Bunu duyan ölümsüz rahat bir nefes aldı. Daha önceki gerginlik de büyük oranda kaybolmuştu. Hala Su Yun’un yenilgiyi kabul ettiğini düşünüyordu ama sonra düşündü. Bunu dikkatli bir şekilde düşünün, Cennetlerde ve Sayısız Diyarlarda başka kim böyle bir güce karşı koyabilirdi? Su Yun güçlü olsa bile yumruklarının dört eli yenmesi yine de zor olurdu, değil mi? Gülümsedi ve şöyle dedi: “Ata olsan bile senin için işleri zorlaştırmayacağız. Sadece Wu Ji kılıç kınını teslim etmelisin, sonra teslim ol ve Lord Jiuyang’ın düzenlemelerini dinle. Bu kadar yeter.”

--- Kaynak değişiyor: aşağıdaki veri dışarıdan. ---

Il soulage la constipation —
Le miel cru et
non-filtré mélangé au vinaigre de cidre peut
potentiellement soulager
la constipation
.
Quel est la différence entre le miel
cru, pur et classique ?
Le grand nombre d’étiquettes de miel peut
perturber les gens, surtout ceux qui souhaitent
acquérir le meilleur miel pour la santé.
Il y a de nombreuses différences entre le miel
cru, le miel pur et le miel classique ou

“Görünüşe göre hâlâ şu anki durumunu bilmiyorsun!! Kiminle konuştuğunu biliyor musun?” Altın cüppeli ölümsüz sözlerini bitiremeden Su Yun aniden onun sözünü kesti ve kayıtsızca konuştu.

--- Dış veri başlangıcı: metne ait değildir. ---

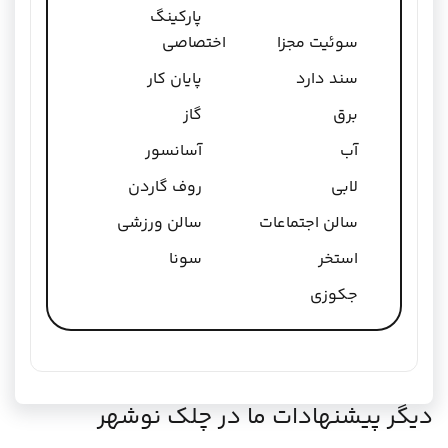
پارکینگ
سوئیت مجزا
اختصاصی
سند دارد
پایان کار
برق
گاز
آب
آسانسور
لابی
روف گاردن
سالن اجتماعات
سالن ورزشی
استخر
سونا
جکوزی
دیگر پیشنهادات ما در چلک نوشهر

Bunu söyledikten sonra altın cüppeli ölümsüzün kalbi dayanamadı. Bir şeylerin ters gittiğini hissetti ve fısıldadı: “Dokuz Güneşin Atası ve diğerleri çoktan oraya doğru koşuyorlar. Yakında buraya geleceklerine inanıyorum. Eğer bana herhangi bir şekilde zarar vermeye cüret edersen, bu Dokuz Güneşin Atası’na düşman olacağın anlamına gelir. Açıkça düşün!”
“Bunu düşünme!”
Su Yun soğuk bir şekilde homurdandı. Aniden elini kaldırdı ve altın cüppeli ölümsüzü havada yakaladı. Altın cüppeli ölümsüzün bedeni Bir mıknatısın çektiği demir bir blok gibiydi. Hızla avucuna doğru uçtu. Kurtulmak istedi ama gücünün işe yaramadığını fark etti. Sanki bir dağa çarpan bir yumruk gibiydi, onu hiç sarsamadı. com’ “Bu Ata’nın gücü mü?” diye düşünürken altın cüppeli ölümsüzün kalbi titredi.
“Dokuz Güneş Ata’nın önünde dursa bile buraya gelmekte olduğundan bahsetmiyorum bile. şimdi ben, ne yapabilir? Tian’ı öldürmeye cüret ediyorum, peki o ne?”
Sesi düştüğünde Su Yun’un avucu güç uyguladı ve altın cüppeli ölümsüzün bedeni anında toz gibi oldu, rüzgarla avucundan düştü, hatta daha
İlahi Mühür Aleminin orta aşamasındaki bir kişi Su Yun için neredeyse hiçbir tehdit değildi. İlahi Mühür Aleminin zirvesindeki bir kişi bile Su Yun’un gözünde acınacak derecede önemsizdi. Bu kişi Dokuz Güneşin Atası bizzat gelse bile, Su Yun korkmuyordu. Altın cübbeli ölümsüz öldü. Etrafındaki ölümsüzlerin hepsi dehşet dolu gözlerle baktı. gözbebekleri tereddüt ve korkuyla dolmuştu. O anda kalplerindeki açgözlülüğün yerini korku almıştı ve
a doğru daha fazla adım atmaya cesaret edemiyorlardı.